I believe the gentleman who wrote me was sincere when he said he was tired of being made to feel guilty for being white. Just because the ruling class remains white and male does not mean that every white man is a member of it. White men can be disenfranchised too for all sorts of reasons — poverty, physical or mental challenges, cultural differences — and even those who are not still face plenty of life’s obstacles — crappy bosses, addictive personalities, terrible parents, ill-fated love affairs. It is tough to be told you are “privileged” when you have just lost your job or gone through a divorce or been diagnosed with cancer or simply worked very hard to achieve the life you have. Plenty of white guys don’t get their movies or TV shows made either.
I understand that some white men, and white women, feel personally attacked by terms like #OscarsSoWhite. Definitions of racism and sexism and homophobia seem to grow broader every day as long-accepted opinions or social interactions are suddenly labeled, rightly and wrongly, “micro-aggressions” or the hallmarks of “privilege.”

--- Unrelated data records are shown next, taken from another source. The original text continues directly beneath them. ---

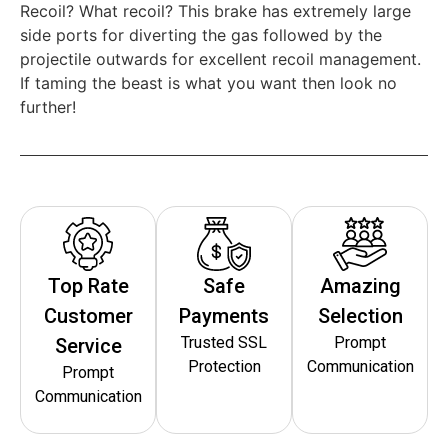
Recoil? What recoil? This brake has extremely large
side ports for diverting the gas followed by the
projectile outwards for excellent recoil management.
If taming the beast is what you want then look no
further!
Top Rate
Safe
Amazing
Customer
Payments
Selection
Trusted SSL
Prompt
Service
Protection
Communication
Prompt
Communication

It’s easy to feel that no matter what you do, or say, or enjoy, you’re going to get called out for it. Why can’t we just enjoy awards season for once? Why does everything have to parsed for/ruined by political correctness?

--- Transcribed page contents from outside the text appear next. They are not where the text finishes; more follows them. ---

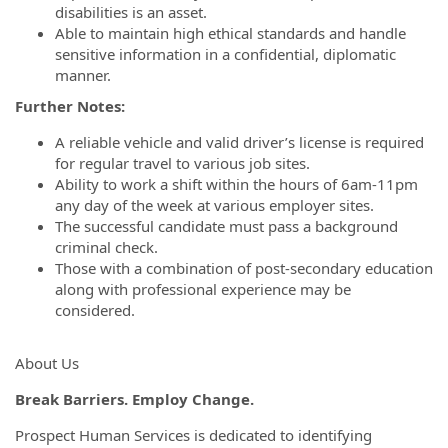
disabilities is an asset.
Able to maintain high ethical standards and handle
sensitive information in a confidential, diplomatic
manner.
Further Notes:
A reliable vehicle and valid driver’s license is required
for regular travel to various job sites.
Ability to work a shift within the hours of 6am-11pm
any day of the week at various employer sites.
The successful candidate must pass a background
criminal check.
Those with a combination of post-secondary education
along with professional experience may be
considered.
About Us
Break Barriers. Employ Change.
Prospect Human Services is dedicated to identifying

Because feelings are not facts. Inclusion is not synonymous with replacement and real change occurs, as it always has, slowly. My opinions about “Once Upon a Time ... in Hollywood” or the difficulties of getting a film made with two female leads compared with that of one with two male leads, or the need for greater narrative diversity are not attempts to make audiences feel bad, just aware. Aware that there is another way of looking at things. Aware that not everyone sees what you see. Aware that a thing can be masterful and still misguided, or brilliant on its own but still part of a larger problem.
The conversation around culture has changed a lot in the last 10 years, for a variety of reasons. Young people expect a level of acceptance unthinkable to previous generations. With the rise of social and niche media, life can seem like an unending rhetorical street fight. Despite the legalization of weed in many states, whatever hazy “make love not war” vibe previously existed among social egalitarians has been replaced by the more militant cancel culture and those who find it intolerable. Tolerance itself is seen as patronizing and divisive rhetoric flies from every quarter.
And yes, works of art are now often seen through a new prism of inclusion, in ways that can be illuminating and ridiculous. Just like the older prism of “great art is great art” can be illuminating and ridiculous. Diversity doesn’t equal greatness, but working harder to achieve it does give us a better sense of what the world is, and was, really like.
For everyone. And that’s something anyone should feel guilty about.